Immunogenicity and Safety of a 9-Valent HPV Vaccine

Abstract

Objectives: Prophylactic vaccination of youngwomen aged 16 to 26 years with the 9-valent (6/11/16/18/31/33/45/52/58) human papillomavirus (HPV) virus-like particle (9vHPV) vaccine prevents infection and disease. We conducted a noninferiority immunogenicity study to bridge the findings in young women to girls and boys aged 9 to 15 years.

Methods: Subjects (N = 3066) received a 3-dose regimen of 9vHPV vaccine administered at day 1, month 2, and month 6. Anti-HPV serologic assays were performed at day 1 and month 7. Noninferiority required that the lower bound of 2-sided 95% confidence intervals of geometric mean titer ratios (boys:young women or girls:young women) be >0.67 for each HPV type. Systemic and injection-site adverse experiences (AEs) and serious AEs were monitored.

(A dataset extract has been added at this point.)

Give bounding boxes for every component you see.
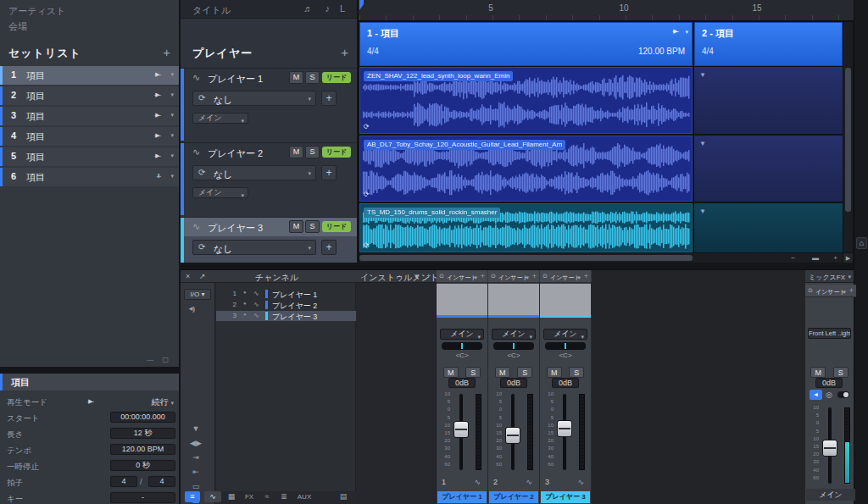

Results: At 4 weeks after dose 3, >99% of girls, boys, and young women seroconverted for each vaccine HPV type. Increases in geometric mean titers to HPV types 6/11/16/18/31/33/45/52/58 were elicited in all vaccine groups. Responses in girls and boys were noninferior to those of young women. Persistence of anti-HPV responses was demonstrated through 2.5 years after dose 3. Administration of the 9vHPV vaccine was generally well tolerated. A lower proportion of girls (81.9%) and boys (72.8%) than young women (85.4%) reported injection-site AEs, most of which were mild to moderate in intensity.

Conclusions: These data support bridging the efficacy findings with 9vHPV vaccine in young women 16 to 26 years of age to girls and boys 9 to 15 years of age and implementing gender-neutral HPV vaccination programs in preadolescents and adolescents.

Trial registration: ClinicalTrials.gov NCT00943722.